*RECORDS FOR THE EXERCISE*:

*****

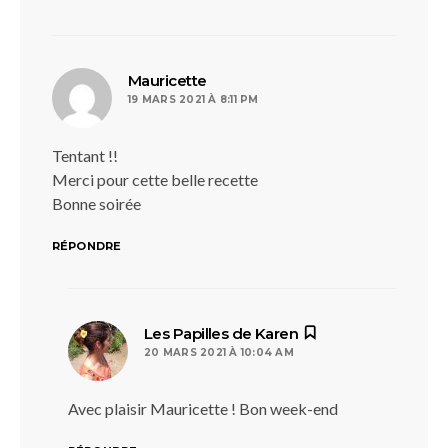
dit :
Mauricette
19 MARS 2021 À 8:11 PM
Tentant !!
Merci pour cette belle recette
Bonne soirée
RÉPONDRE
dit :
Les Papilles de Karen
20 MARS 2021 À 10:04 AM
Avec plaisir Mauricette ! Bon week-end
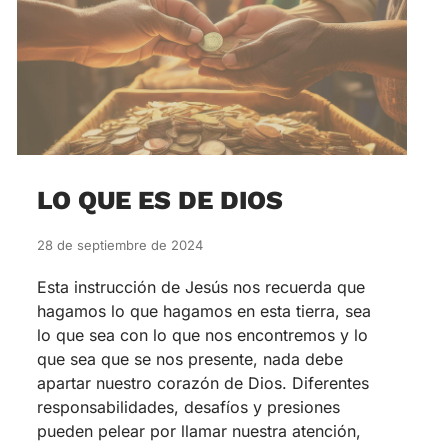
LO QUE ES DE DIOS
28 de septiembre de 2024
Esta instrucción de Jesús nos recuerda que
hagamos lo que hagamos en esta tierra, sea
lo que sea con lo que nos encontremos y lo
que sea que se nos presente, nada debe
apartar nuestro corazón de Dios. Diferentes
responsabilidades, desafíos y presiones
pueden pelear por llamar nuestra atención,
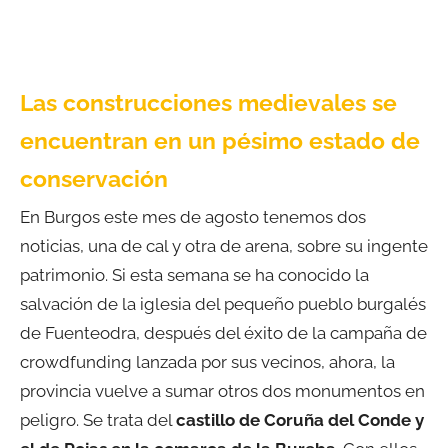
Las construcciones medievales se
encuentran en un pésimo estado de
conservación
En Burgos este mes de agosto tenemos dos
noticias, una de cal y otra de arena, sobre su ingente
patrimonio. Si esta semana se ha conocido la
salvación de la iglesia del pequeño pueblo burgalés
de Fuenteodra, después del éxito de la campaña de
crowdfunding lanzada por sus vecinos, ahora, la
provincia vuelve a sumar otros dos monumentos en
peligro. Se trata del
castillo de Coruña del Conde y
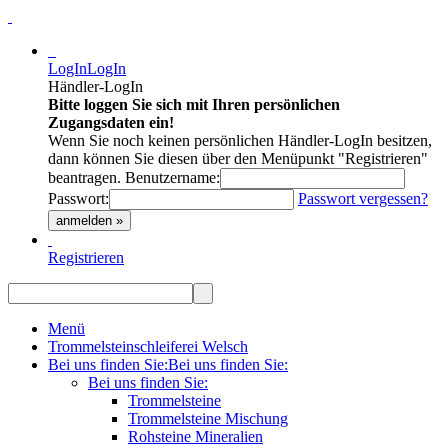
LogIn
LogIn
Händler-LogIn
Bitte loggen Sie sich mit Ihren persönlichen
Zugangsdaten ein!
Wenn Sie noch keinen persönlichen Händler-LogIn besitzen,
dann können Sie diesen über den Menüpunkt "Registrieren"
beantragen.
Benutzername:
Passwort:
Passwort vergessen?
anmelden »
Registrieren
Menü
Trommelsteinschleiferei Welsch
Bei uns finden Sie:
Bei uns finden Sie:
Bei uns finden Sie:
Trommelsteine
Trommelsteine Mischung
Rohsteine Mineralien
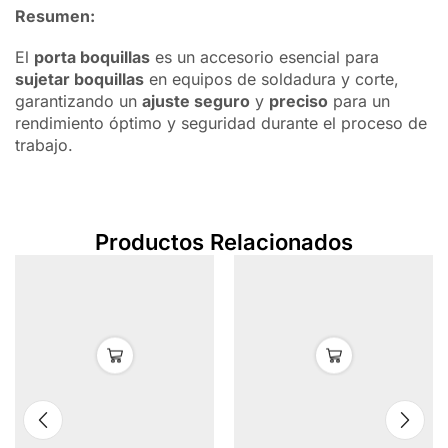
Resumen:
El
porta boquillas
es un accesorio esencial para
sujetar boquillas
en equipos de soldadura y corte,
garantizando un
ajuste seguro
y
preciso
para un
rendimiento óptimo y seguridad durante el proceso de
trabajo.
Productos Relacionados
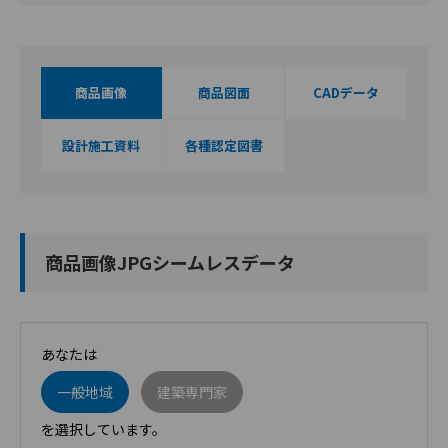
商品画像
商品図面
CADデータ
設計施工資料
各種認定図書
商品画像JPGシームレスデータ
あなたは
一般地域
建築専門家
を選択しています。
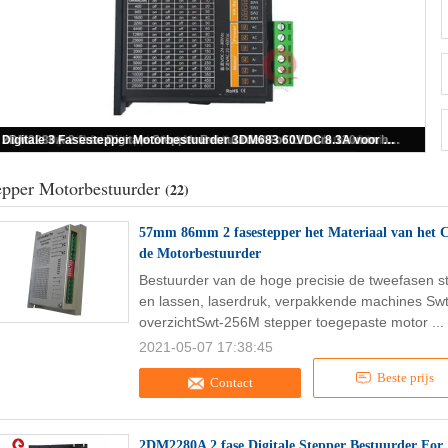
tweefasen Digitale Stappende Bestuurder 24~80VDC of AC20~60V voor Stepper 23 van NEMA 17 Motor
epper Motorbestuurder
(22)
57mm 86mm 2 fasestepper het Materiaal van het C
de Motorbestuurder
Bestuurder van de hoge precisie de tweefasen s
en lassen, laserdruk, verpakkende machines Sw
overzichtSwt-256M stepper toegepaste motor ...
2021-05-07 17:38:45
Beste prijs
Contact
2DM2280A 2 fase Digitale Stepper Bestuurder F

*****

*INSTRUCTIONS TO FOLLOW*: In the listing above, find every line with the word "tweefasen" and copy it out.

*EXERCISE RESPONSE*:
tweefasen Digitale Stappende Bestuurder 24~80VDC of AC20~60V voor Stepper 23 van NEMA 17 Motor
Bestuurder van de hoge precisie de tweefasen s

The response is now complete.